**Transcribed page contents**
• • • • • • •

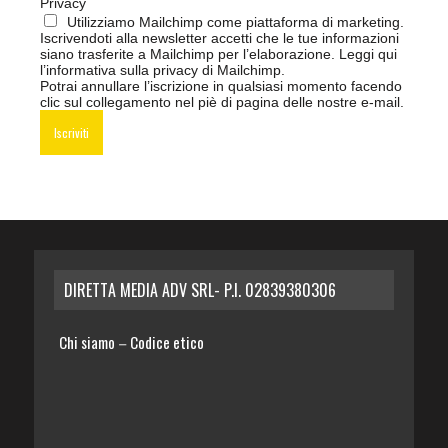
Privacy
Utilizziamo Mailchimp come piattaforma di marketing.
Iscrivendoti alla newsletter accetti che le tue informazioni
siano trasferite a Mailchimp per l’elaborazione.
Leggi qui
l’informativa sulla privacy di Mailchimp
.
Potrai annullare l’iscrizione in qualsiasi momento facendo
clic sul collegamento nel piè di pagina delle nostre e-mail.
DIRETTA MEDIA ADV SRL- P.I. 02839380306
Chi siamo
Codice etico
–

• • • • • • •

**ABOUT THIS EXERCISE**
None of the lines before the one containing "DIRETTA MEDIA ADV SRL- P.I. 02839380306" belong in the answer; reproduce that line and all later lines of the records exactly.

**EXPECTED OUTPUT**
DIRETTA MEDIA ADV SRL- P.I. 02839380306
Chi siamo
Codice etico
–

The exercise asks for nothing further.